Because there is so much negativity in the world in general, I find that staying positive is getting harder and harder. It’s either that, or it’s always been this way and I am just plain TIRED of working so hard to stay happy.
I think that’s why inconsequential stuff makes me smile. Like this yoga dog.
My saying I work hard to stay happy sorta sounds like I’m alluding to depression. I am not. I’m talking about everyday life. Negativity, in any form, coming from you, directed at you, or even just going on around you offsets positive energy. It’s draining. If one isn’t careful, those negative thoughts and emotions can really get under one’s skin.
In years past, I’d listen to people’s complaints. I’d try to empathize a bit, commiserate, somehow make them feel better, you know, be nice. Lately, I’m discovering that I have less and less patience for that sort of thing. I can’t just “be nice” all of the time anymore. I don’t have patience for Debbie Downer or Wallowing Wendy. Life is too short. And it really does feel like it’s getting shorter.
A four month hiatus and I come back with this wackadoodie post?! LOL.
if I’m being honest, the last four months have been mildly tumultuous in many ways. But things could always be worse. I’m doing my best to stay positive. Life is an adventure. I’ve always said the more twists and turns, hills and valleys, the better the ride. The road can be unpredictable, so I arm myself with a bunch of kind words and smiles, plow through the day doing my piece to keep Negative Nelly in her place, far away from me.
Debbie Downer, Wallowing Wendy, and Negative Nelly. Pretty strange people around there…

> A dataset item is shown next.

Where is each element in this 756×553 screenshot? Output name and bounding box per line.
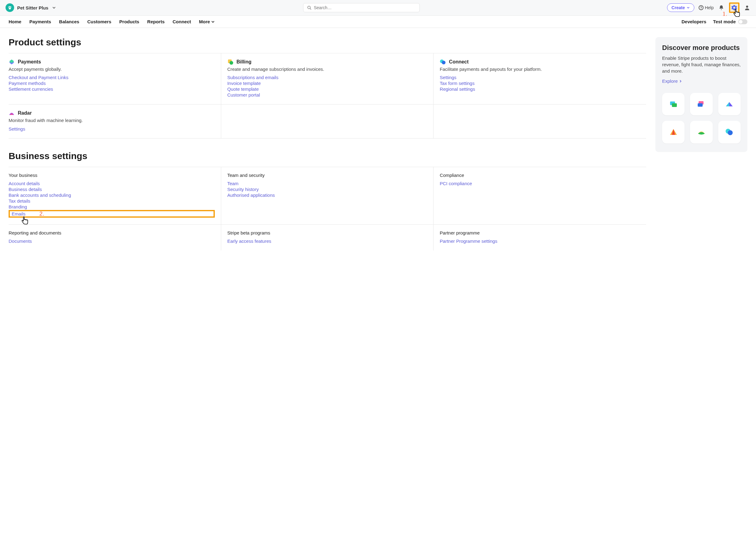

Exactly! I’m smart to avoid them all, right? 😉
Absolutely right!
So good to see you post, Kathy! I’m really sorry we didn’t get to have our meetup, but things turned into a virtual storm as we sold the house, etc. It will happen during our travels for sure! I love your focus on staying positive. It really is difficult lately and requires focus to keep the negativity away. You inspire me to work harder at it. Life is really too short to live any other way! Hugs, friend! 🤗😍
I understand completely. Things have a way of doing that. I’m happy you got everything done and can now fully immerse yourselves into the next phase of your lives. We may be looking to y’all for tips in a year or two. 😉
Yippee! I am more than happy to share everything we’ve learned! I’ve been thinking about a blog post, but just need to make time to bang it out! 🤣
We are surrounded by a sea of negativity. It’s like standing in the surf. It’s fine until it’s not and you get knocked about and then it’s time to head back to shore.
The best recipe I think is to avoid the negative energy and focus on all the things that are right. I am trying to do that, but turning on the TV is becoming one of those things to avoid.

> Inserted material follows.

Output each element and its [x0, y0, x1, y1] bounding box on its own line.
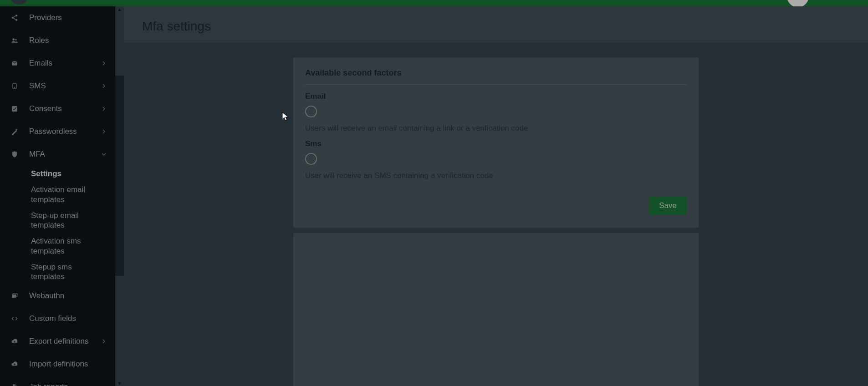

I think that perhaps the best approach may be the Stoic route. Do what you can to change the things you have the power to change, and ignore the rest with as much equanimity as possible.
It’s a challenge.
David, well put. I’ve never thought about it like surf, but that’s a great analogy. I’ve been avoiding TV for awhile. Network programming anyway. It is a challenge, but since I’ve started consciously focusing on staying positive, it’s made a difference.